Standardized accuracy (staccuracy) represents error or accuracy measures on a scale where 1 or 100% means perfect prediction and 0.5 or 50% is a reference comparison of some specified standard performance. Higher than 0.5 is better than the reference and below 0.5 is worse. 0 might or might not have a special meaning; sometimes negative scores are possible, but these often indicate modelling errors.
The core function is staccuracy()
, which receives as input a generic error function and a reference function against which to compare the error function performance. In addition, the following recommended staccuracy functions are provided:
sa_mae_mad
: standardized accuracy of the mean absolute error (MAE) based on the mean absolute deviation (MAD)sa_rmse_sd
: standardized accuracy of the root mean squared error (RMSE) based on the standard deviation (SD)sa_wmae_mad
: standardized accuracy of the winsorized mean absolute error (MAE) based on the mean absolute deviation (MAD)sa_wrmse_sd
: standardized accuracy of the winsorized root mean squared error (RMSE) based on the standard deviation (SD)
Usage
staccuracy(error_fun, ref_fun)
sa_mae_mad(actual, pred, na.rm = FALSE)
sa_wmae_mad(actual, pred, na.rm = FALSE)
sa_rmse_sd(actual, pred, na.rm = FALSE)
sa_wrmse_sd(actual, pred, na.rm = FALSE)
Arguments
- error_fun
function. The unquoted name of the function that calculates the error (or accuracy) measure. This function must be of the signature
function(actual, pred, na.rm = FALSE)
.- ref_fun
function. The unquoted name of the function that calculates the reference error, accuracy, or deviation measure. This function must be of the signature
ref_fun(actual, na.rm = FALSE)
.- actual
numeric. The true (actual) labels.
- pred
numeric. The predicted estimates. Must be the same length as
actual
.- na.rm
logical(1). Whether NA values should be removed (
TRUE
) or not (FALSE
, default).
Value
staccuracy()
returns a function with signature function(actual, pred, na.rm = FALSE)
that receives an actual
and a pred
vector as inputs and returns the staccuracy of the originally input error function based on the input reference function.
The convenience sa_*()
functions return the staccuracy measures specified above.
Details
The core function staccuracy()
receives as input a generic error function and a reference function against which to compare the error function's performance. These input functions must have the following signatures (see the argument specifications for details of the arguments):
error_fun
:function(actual, pred, na.rm = na.rm)
; the output must be a scalar numeric (that is, a single number).error_fun
:function(actual, pred, na.rm = na.rm)
; the output must be a scalar numeric (that is, a single number).
Examples
# Here's some data
actual_1 <- c(2.3, 4.5, 1.8, 7.6, 3.2)
# Here are some predictions of that data
predicted_1 <- c(2.5, 4.2, 1.9, 7.4, 3.0)

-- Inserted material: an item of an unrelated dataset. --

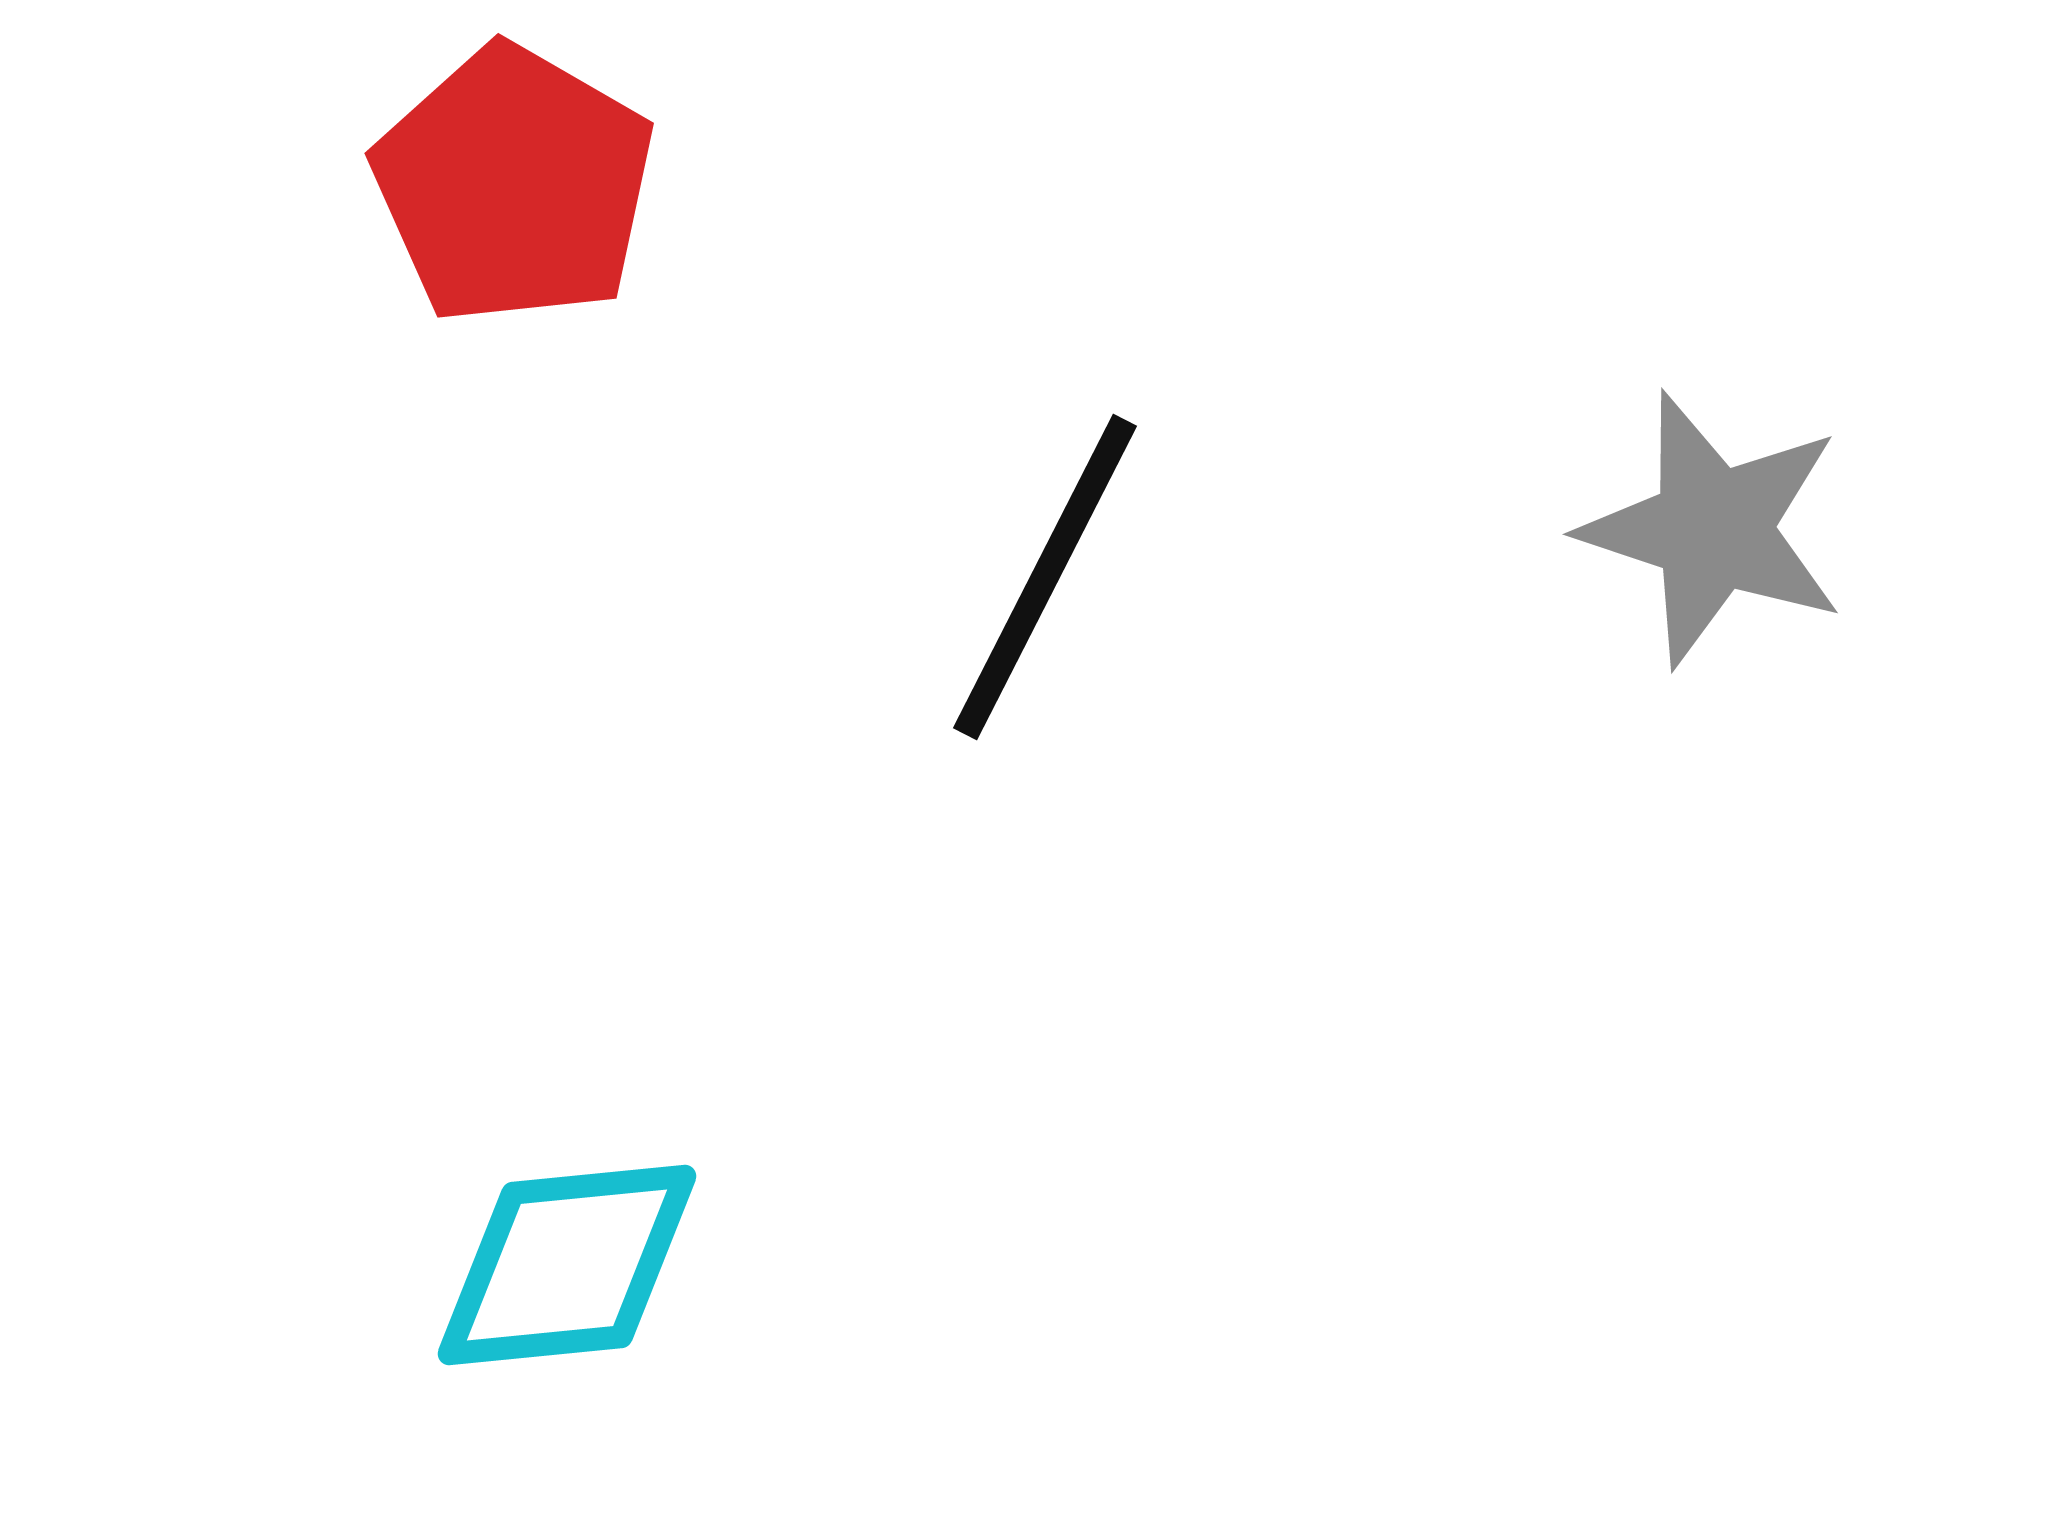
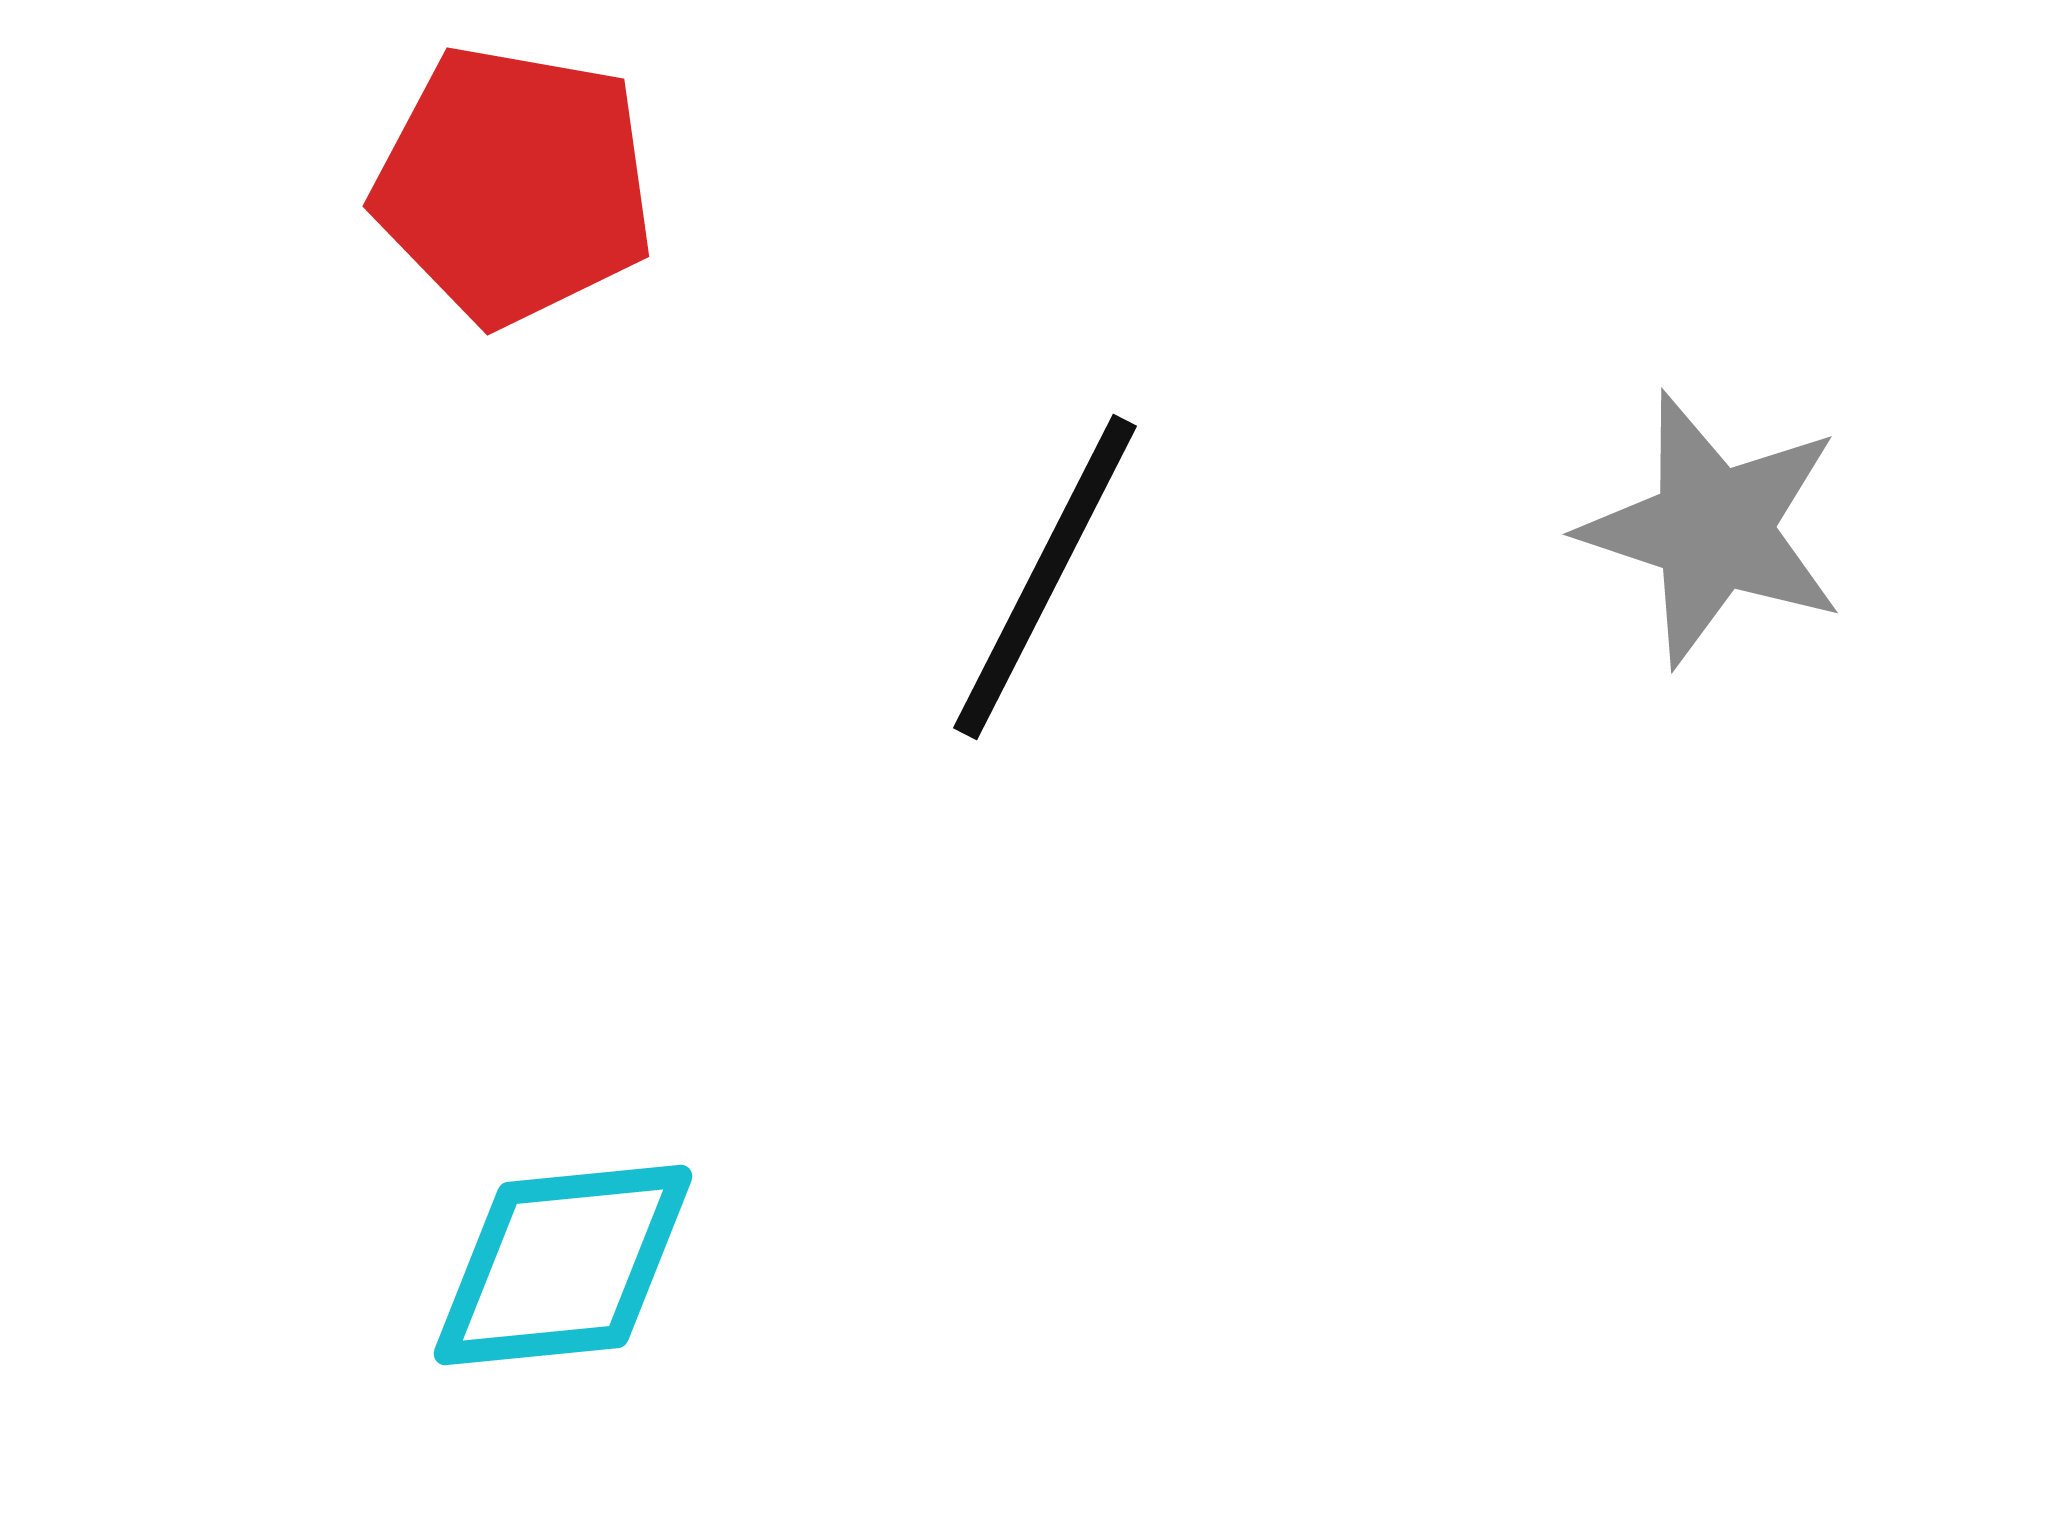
red pentagon: rotated 20 degrees counterclockwise
cyan diamond: moved 4 px left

# MAE measures the average error in the predictions
mae(actual_1, predicted_1)
#> [1] 0.2
# But how good is that?
# MAD gives the natural variation in the actual data; this is a point of comparison.
mad(actual_1)
#> [1] 1.736
# So, our predictions are better (lower) than the MAD, but how good, really?
# Create a standardized accuracy function to give us an easily interpretable metric:
my_mae_vs_mad_sa <- staccuracy(mae, mad)
# Now use it
my_mae_vs_mad_sa(actual_1, predicted_1)
#> [1] 0.9423963
# That's 94.2% standardized accuracy compared to the MAD. Pretty good!